What is expected :: Take the data below and copy exactly the lines starting at the one with "不慣れなミシンだったがそこから火が付き来る日も" and finishing at the one with "実戦における装備の様々な使い方などを教わる。", both included.

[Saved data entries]
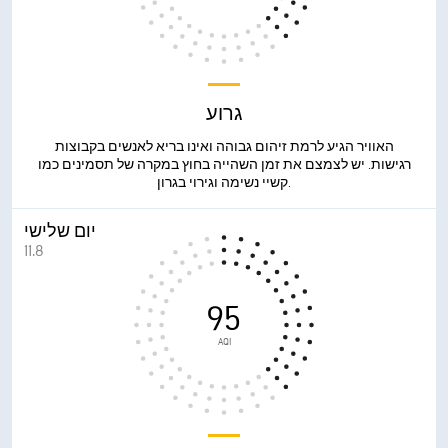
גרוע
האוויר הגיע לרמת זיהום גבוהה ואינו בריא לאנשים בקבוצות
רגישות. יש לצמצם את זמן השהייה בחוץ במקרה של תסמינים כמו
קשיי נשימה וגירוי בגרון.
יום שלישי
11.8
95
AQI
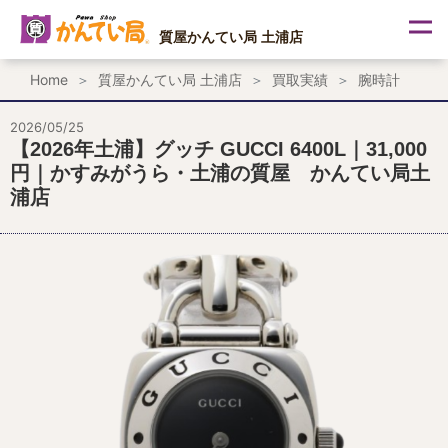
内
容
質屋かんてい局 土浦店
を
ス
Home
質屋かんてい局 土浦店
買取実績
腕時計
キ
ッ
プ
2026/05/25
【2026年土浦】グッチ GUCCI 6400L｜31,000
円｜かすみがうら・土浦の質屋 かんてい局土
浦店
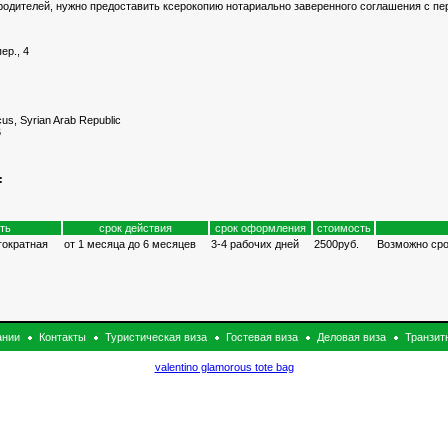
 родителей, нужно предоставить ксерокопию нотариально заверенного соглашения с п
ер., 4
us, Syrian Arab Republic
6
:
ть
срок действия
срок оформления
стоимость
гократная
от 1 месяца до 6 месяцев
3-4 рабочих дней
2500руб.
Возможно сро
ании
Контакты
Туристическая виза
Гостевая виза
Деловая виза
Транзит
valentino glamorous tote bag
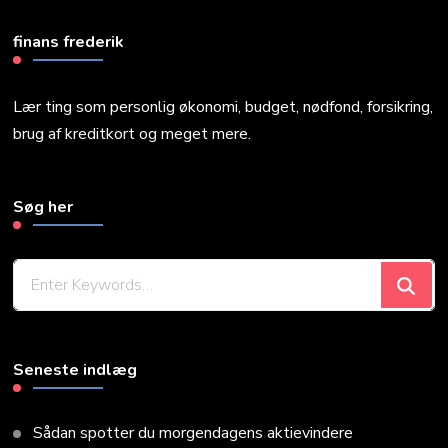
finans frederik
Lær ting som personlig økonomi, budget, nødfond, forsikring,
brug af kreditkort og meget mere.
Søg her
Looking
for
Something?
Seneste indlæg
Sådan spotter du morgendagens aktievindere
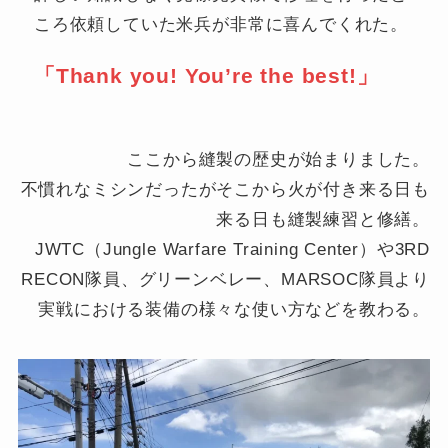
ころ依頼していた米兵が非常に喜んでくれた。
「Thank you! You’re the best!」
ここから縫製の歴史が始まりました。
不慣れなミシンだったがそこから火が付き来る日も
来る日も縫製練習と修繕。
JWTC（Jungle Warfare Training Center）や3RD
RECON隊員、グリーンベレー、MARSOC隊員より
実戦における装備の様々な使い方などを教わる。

==

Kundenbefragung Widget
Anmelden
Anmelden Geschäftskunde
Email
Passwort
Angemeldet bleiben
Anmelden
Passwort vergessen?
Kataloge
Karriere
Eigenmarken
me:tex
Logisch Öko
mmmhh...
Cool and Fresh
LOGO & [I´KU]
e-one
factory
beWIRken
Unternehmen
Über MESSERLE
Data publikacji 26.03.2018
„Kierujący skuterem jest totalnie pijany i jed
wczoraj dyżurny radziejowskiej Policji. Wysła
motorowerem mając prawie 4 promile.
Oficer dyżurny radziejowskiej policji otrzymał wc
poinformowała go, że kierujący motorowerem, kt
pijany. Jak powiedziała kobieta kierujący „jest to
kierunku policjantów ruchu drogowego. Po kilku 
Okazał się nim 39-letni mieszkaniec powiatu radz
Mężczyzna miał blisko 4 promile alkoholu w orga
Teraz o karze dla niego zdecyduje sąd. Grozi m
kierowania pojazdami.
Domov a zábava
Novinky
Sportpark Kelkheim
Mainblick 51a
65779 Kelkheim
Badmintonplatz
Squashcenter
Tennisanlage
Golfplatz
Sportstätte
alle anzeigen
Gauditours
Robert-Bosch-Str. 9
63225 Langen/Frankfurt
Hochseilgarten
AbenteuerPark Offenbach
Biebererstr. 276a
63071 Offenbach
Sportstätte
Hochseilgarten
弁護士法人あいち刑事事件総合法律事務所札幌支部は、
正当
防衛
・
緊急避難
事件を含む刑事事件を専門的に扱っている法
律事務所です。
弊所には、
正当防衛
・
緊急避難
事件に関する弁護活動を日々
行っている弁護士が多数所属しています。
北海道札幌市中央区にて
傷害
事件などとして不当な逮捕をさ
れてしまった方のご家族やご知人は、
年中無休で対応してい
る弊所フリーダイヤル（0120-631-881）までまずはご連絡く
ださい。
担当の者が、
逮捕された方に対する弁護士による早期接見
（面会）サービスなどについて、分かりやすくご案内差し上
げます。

Answer to this problem ::
不慣れなミシンだったがそこから火が付き来る日も
来る日も縫製練習と修繕。
JWTC（Jungle Warfare Training Center）や3RD
RECON隊員、グリーンベレー、MARSOC隊員より
実戦における装備の様々な使い方などを教わる。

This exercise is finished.